Stein is currently on the ballet in 23 states, not including Indiana. However, voters will be able to write her in.
The Democratic and Republican parties are announcing their respective official presidential candidates this month, but they aren’t the only parties, and some are hoping to make a change in America's election system.
Along with Libertarian candidate Gary Johnson, the Green Party is hopeful it can move in on Donald Trump and Hillary Clinton by disrupting the two-party system.
The Green Party will hold its convention in Houston from August 4 to 7, and Jill Stein is its presumptive nominee.
Stein, a previous presidential candidate, physician, activist, Harvard graduate and musician, hopes to garner support from people who are tired of the two-party system.
The Green Party's four pillars include peace, ecology, social justice and democracy, with focus on cutting the military’s budget, addressing climate change by using renewable energy, demanding a living wage and stronger safety net and reform in the election process.
Stein is currently polling at 2 percent in a four-way poll between Clinton, Trump and Johnson, according to an Associated Press-GFK poll. In order to debate with the major party candidates, she will need at least 15 percent in five mainstream polls.
A Green New Deal, wages and taxes
Stein proposes “A Green New Deal” that would put the U.S. on track to use 100 percent clean and renewable energy by 2030. She's said she believes this would create millions of living-wage jobs for any American that needs work. The program would invest in public transit, sustainable agriculture and infrastructure.
The candidate compares the “Green New Deal” to Franklin D. Roosevelt’s New Deal and hopes the program will launch a WWII-like mobilization of the workforce.
Stein also supports a $15 an hour minimum wage and a guaranteed minimum income. The candidate plans to simplify the tax code and cut taxes for the poor and middle class and raise taxes for rich Americans.
Health care
The physician wants there to be a list of economic human rights that include access to food, water, housing and utilities, along with “Medicare For All,” which is a single-payer health insurance program.
The program would put emphasis on preventative care like physical activity and eating healthy diets.

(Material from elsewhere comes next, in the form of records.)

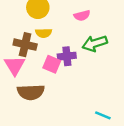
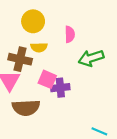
pink semicircle: (82, 16) -> (70, 34), moved, turned -77
purple cross: (67, 56) -> (60, 88), moved

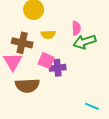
pink semicircle: (70, 34) -> (76, 28), moved
yellow semicircle: (39, 47) -> (48, 35), moved

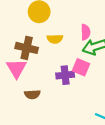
pink square: (46, 61) -> (81, 67), moved
brown semicircle: (27, 86) -> (32, 94), size x0.6

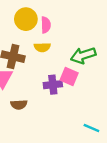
pink semicircle: (85, 32) -> (46, 25), moved

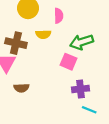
pink semicircle: (46, 25) -> (59, 16), moved
purple cross: (53, 85) -> (80, 89), moved

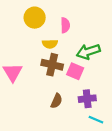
brown cross: (16, 43) -> (52, 65), moved
brown semicircle: (21, 88) -> (57, 101), moved, turned -64

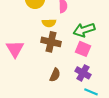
pink square: (75, 71) -> (83, 49), moved
purple cross: (87, 99) -> (83, 73), turned 35

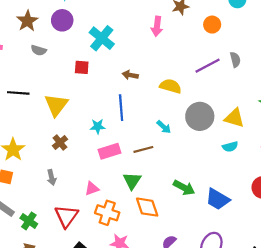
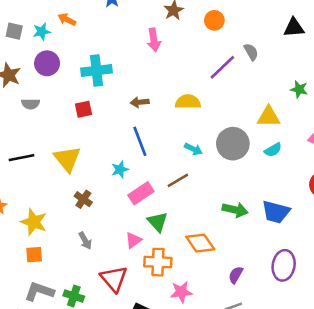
cyan cross: (102, 38) -> (96, 70), turned -30
gray circle: (200, 116) -> (233, 144), moved
green triangle: (132, 181) -> (158, 222), moved

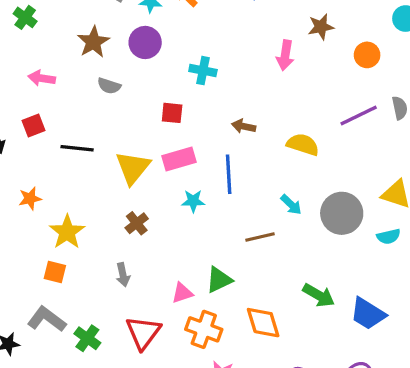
cyan cross: (96, 70) -> (203, 71), size x0.7
pink rectangle: (141, 193) -> (179, 159), moved
green triangle: (158, 222) -> (219, 280), turned 30

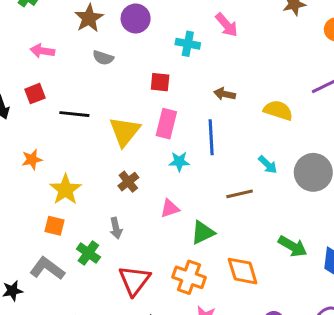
pink arrow: (285, 55) -> (227, 25), moved, turned -50
pink rectangle: (179, 159) -> (166, 124), turned -60
pink triangle: (182, 293) -> (170, 208), moved
green cross: (87, 338) -> (88, 253), moved

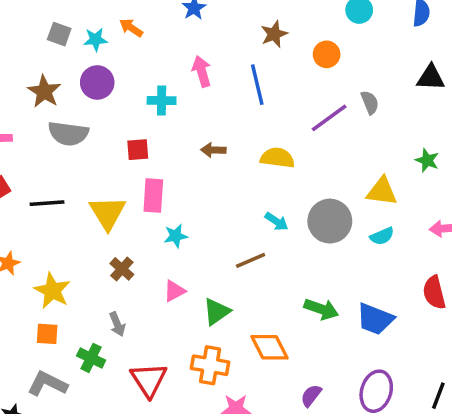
pink arrow: (227, 25) -> (202, 71), turned -145
gray semicircle: (103, 58) -> (68, 134), size x1.6
blue line: (211, 137) -> (257, 85), moved

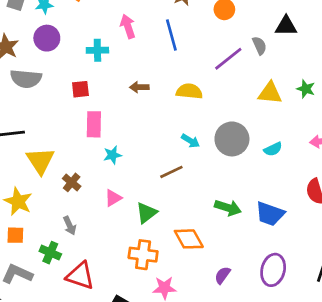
black triangle: (431, 78) -> (286, 26), moved
yellow triangle: (382, 191) -> (270, 93), moved
yellow triangle: (108, 213) -> (40, 161), moved
red triangle: (149, 380) -> (80, 276), moved, turned -36

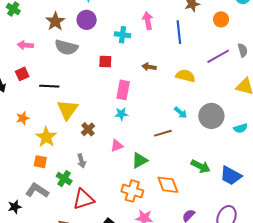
pink rectangle: (94, 124) -> (123, 90), moved
red triangle: (80, 276) -> (83, 199), turned -45

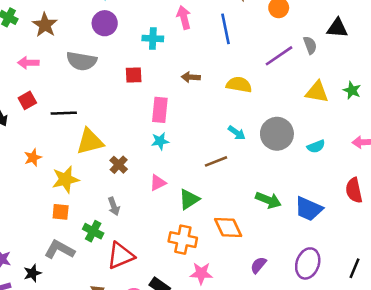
brown star: (55, 21) -> (45, 25), moved
yellow triangle: (67, 110) -> (90, 142), turned 45
yellow star: (46, 137) -> (66, 179), turned 30

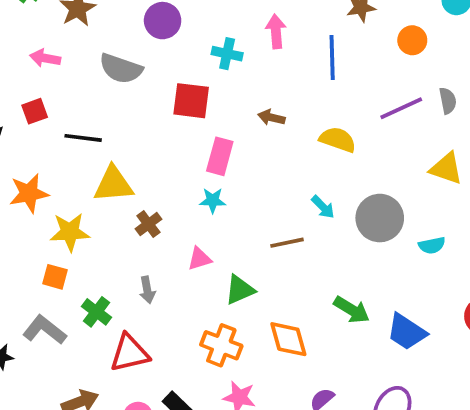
red square: (134, 75) -> (191, 101), size x1.5
orange star: (33, 158) -> (29, 193), size x1.5
gray arrow: (114, 206) -> (147, 290), moved

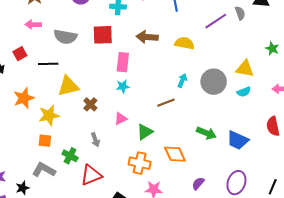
pink arrow: (45, 58) -> (33, 24), moved
gray semicircle: (121, 69) -> (65, 37), moved
brown arrow: (271, 117) -> (147, 37), size x1.5
yellow triangle: (446, 168) -> (245, 69), moved
cyan arrow: (323, 207) -> (182, 81), turned -104

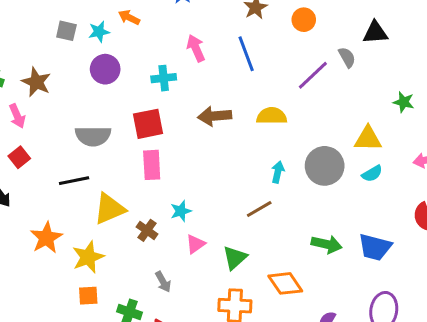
pink arrow: (33, 24) -> (17, 116), moved, turned -105
red square: (20, 54) -> (19, 157), moved
pink rectangle: (123, 62) -> (152, 165), moved
cyan star: (123, 86) -> (181, 211), moved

Label requirements on food products, like the contents of the food and where it was produced, would also be expanded.
Stein believes expanding access to contraceptives and sex education would cut down the number of abortions in the country, but she still thinks it’s the woman’s right to have an abortion.
Having more community health centers in low-income communities is also a goal of the Green Party candidate.
Military and foreign policy
Stein wants to cut military spending by at least 50 percent and close more than 700 military bases around the world to save money. She would also cease financial and military support to countries like Saudi Arabia, Egypt and Israel. The candidate cites human rights abuse as the reason to remove support from these countries.
Countries that support terrorism would have freezes on their bank accounts. Stein includes the Saudi royal family under this policy.
If the candidate obtains the presidency, she would try to end the supply of arms coming out of the country as well as enacting a policy to further reduce America’s nuclear arsenal.
She plans to withdraw the military in Iraq and Afghanistan and end U.S. military involvement in those countries.
Criminal justice
The presidential candidate supports programs that address police brutality, the justice system and mass incarceration.
Stein wants to end the war on drugs and replace it with programs that treat addiction as a health problem. She also believes marijuana should be legal.
Education
When it comes to education, she wants schooling from pre-school to college to be tuition-free and believes in a bailout program for students with college debt.